Abstract

Efficient procedures to determine health status are in high demand in today's generation. Body Mass Index (BMI) is a global method for determining an individual's health status. This research exploration is to identify if a facial image (photograph) can identify participant's BMI correctly. Sample of 1,210 young adults with a facial image and objective height and weight were used for analysis. Facial BMI (fBMI) was measured through the Local Binary Pattern (LBP)/Active Shape Model (ASM) was used to detect 76 points on each face and measured BMI (mBMI) was calculated by weight in kilograms divided by height in meters squared.
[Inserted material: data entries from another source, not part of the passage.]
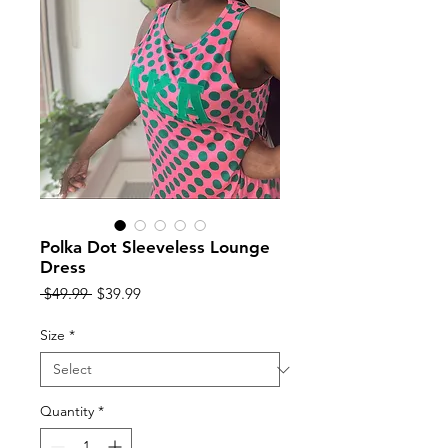
Polka Dot Sleeveless Lounge
Dress
Regular
Sale
 $49.99 
$39.99
Price
Price
Size
*
Quantity
*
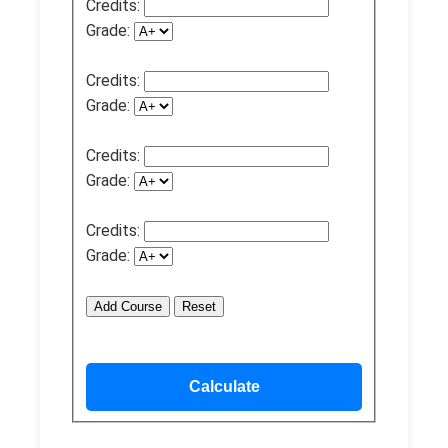
Credits:
Grade:
Credits:
Grade:
Credits:
Grade:
Credits:
Grade:
Add Course
Reset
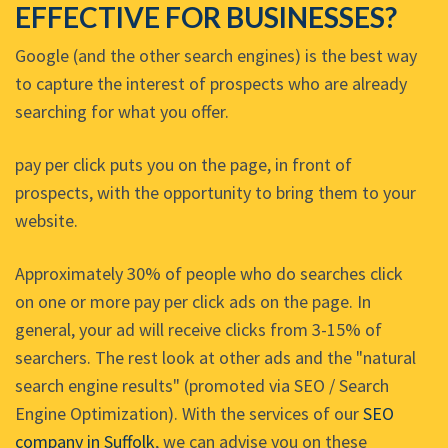
EFFECTIVE FOR BUSINESSES?
Google (and the other search engines) is the best way
to capture the interest of prospects who are already
searching for what you offer.
pay per click puts you on the page, in front of
prospects, with the opportunity to bring them to your
website.
Approximately 30% of people who do searches click
on one or more pay per click ads on the page. In
general, your ad will receive clicks from 3-15% of
searchers. The rest look at other ads and the "natural
search engine results" (promoted via SEO / Search
Engine Optimization). With the services of our
SEO
company in Suffolk
, we can advise you on these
Correlation analysis of fBMI to mBMI showed significant correlation between BMIs in the normal and overweight categories (p<.0001). Further analysis indicated the measure to be less efficacious in underweight and obese participants. Matched pairs data for each individual, there was a range of 14.73–49.74 for mBMI and a narrowed spread for fBMI (range = 16.29–28.85) indicating that fBMI detected participant BMI 0.4212 less than mBMI (p<.0004). BMI categories used included: less than 18.5 BMI (0), 18.5–24.9 (1), 25.0–29.9 (2), and equal to or above 30 (3). mBMI had representation of categories across 0–3 BMI, while fBMI representation included just 0–2. This shows less sensitivity of the algorithm to obese individuals. Contingency table analysis indicted 109 participants in the 3rd category of mBMI were placed into a lower category for fBMI. Agreement test for symmetry shows significant disagreement 95% CI [0.0618,0.1446] (p<.0001). Facial imagery identification of health status is a useful measure in human research however; more sensitive measures to identify underweight and obese individuals are warranted.Support or Funding InformationApproval to use the data set was granted by the University of Tennessee Institutional Review Board prior to study implementation. This material is based upon work that is supported by the National Institute of Food and Agriculture, U.S. Department of Agriculture, under award number 2014‐67001‐21851.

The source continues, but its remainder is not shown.